Within recent years, what amounts to a bootleg or white
label pressing of Loveless has
started to turn up—being sold in record stores to unsuspecting ‘peak vinyl’
shoppers, who more than likely, don’t know any better about what they are
getting. Interestingly enough, these editions of the record, pressed onto
colored vinyl, are all banned from the Discogs marketplace.
Arriving 27 years after the album’s original release,
Shields has finally just completed an
official vinyl reissue and remaster of Loveless—painstakingly
put together over years and years from an all new analog master of the record.
Pitchfork, bless their hearts, conducted a pretty substantial interview with Shields following the announcement that this reissue
(along with a reissue of the band’s 1988 album Isn’t Anything) was on the way; it’s worth a read, since it goes
into the technical aspects of how labor intensive, as well as costly, it was
for Shields to make this happen the way he wanted it to.
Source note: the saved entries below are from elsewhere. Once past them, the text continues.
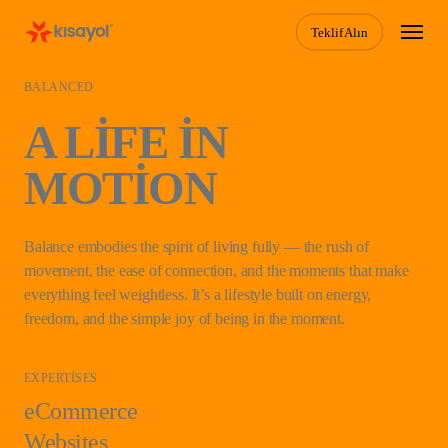
Skip
Menu
Teklif Alın
to
main
content
BALANCED
A LIFE IN
MOTION
Balance embodies the spirit of living fully — the rush of
movement, the ease of connection, and the moments that make
everything feel weightless. It’s a lifestyle built on energy,
freedom, and the simple joy of being in the moment.
EXPERTISES
eCommerce
Websites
Needless to say, if there wasn’t already a lot of pressure
on placing the needle to a new copy of Loveless
on vinyl, with all that history and mythology weighing on it—there certainly is
now, knowing what a burden of time, money, and energy went into this album, yet
again.
The truth is that the new vinyl edition of Loveless certainly doesn’t disappoint,
but also, strangely enough, it doesn’t impress either. I guess maybe I was
guilty of putting entirely too much pressure on this reissue to blow me away
the second the opening snare hits and squalling wall of noise started on “Only
Shallow.” Maybe I’ve been spoiled by other painstaking reissues, like the depth
added to the Purple Rain remaster, or
to the 20th anniversary edition of OK Computer.
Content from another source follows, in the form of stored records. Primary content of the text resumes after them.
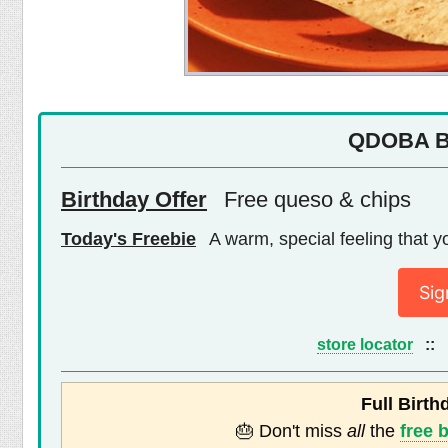
QDOBA Bi
Birthday Offer
Free queso & chips
Today's Freebie
A warm, special feeling that yo
Sig
store locator
::
Full Birth
🎂 Don't miss
all
the
free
As cliché as it sounds, in those cases, you are literally
hearing it again for the first time—with Loveless,
there is a sense of that in some places, however, it is not as overwhelming of
a sensation.
Loveless is always
on just on the cusp of becoming a brick wall of sound—but in every incarnation
it’s had—the original 1991 release, the 2012 CD reissue, and now this vinyl
repressing—it manages, just barely, to transcend that. It seems like it simply should be a brick wall of sound—but
within all that noise, there are layers; there is depth; there is warmth. You
find it all, and when you focus hard enough, you find that it eventually
overtakes you completely, so that by the time the poppy, up-tempo rhythm of
“Soon” comes to an end, it’s like a jolt to the system you were not expecting.
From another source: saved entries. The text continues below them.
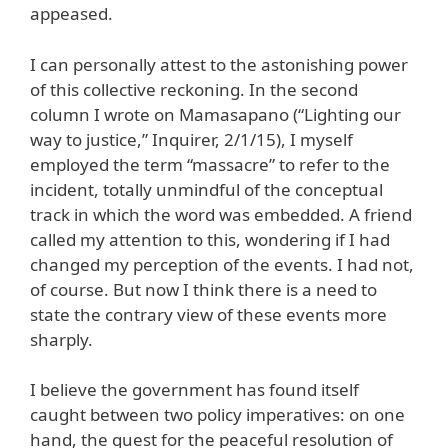
appeased.
I can personally attest to the astonishing power
of this collective reckoning. In the second
column I wrote on Mamasapano (“Lighting our
way to justice,” Inquirer, 2/1/15), I myself
employed the term “massacre” to refer to the
incident, totally unmindful of the conceptual
track in which the word was embedded. A friend
called my attention to this, wondering if I had
changed my perception of the events. I had not,
of course. But now I think there is a need to
state the contrary view of these events more
sharply.
I believe the government has found itself
caught between two policy imperatives: on one
hand, the quest for the peaceful resolution of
During the recording of the White Pony record, Deftones vocalist Chino Moreno famously told
their producer Terry Date, that they wanted their record to sound like Loveless. Date called it the ‘most coked
out mix’ he had ever heard in his life, and both this vinyl reissue, as well as
the 2012 CD editions, improve on the original 1991 release. Though, it is tough
to explain just how they improve on
it. Sometimes with a remaster and reissue you’re just like, ‘Yup, they made it
louder,’ but here, yes, that is the case, but there is more to it than that.
And on this reissue, yes, there is a sense of warmth from
within the vinyl that is missing from the pristine edges of a compact disc
edition.
Loveless is a tough album to describe but I suppose one way you can
look at it, from beginning to end, as a journey. It opens with an iconic
torrential snarl, and it closes with a long fade out of an up-tempo beat; in
between there are moments of great abrasion, moments that swoon, moments of
slow motion majesty, moments that despite the muddled and mysterious lyrics,
can evoke great emotion, and the biggest surprise of all, there are moments
that fall into a traditional pop song—verse, chorus, verse—structure. Even in
all that dissonance and noise and feedback and buried vocals, Shields still
understands pop music, and there are actual moments of catchy songwriting.
Painstakingly sequenced by Shields, the album is split at
its most logical point to create the A and B sides—and please pay special
attention to the subtle segues in between songs. There is never really a bad
time to revisit this album, whether it’s the millionth time you’ve heard it, or
if this is your first, you may as well listen to it in what is probably its
most definitive version. It’s an album that, after all this time, still
startles, impresses, and captures my imagination every time I hear it.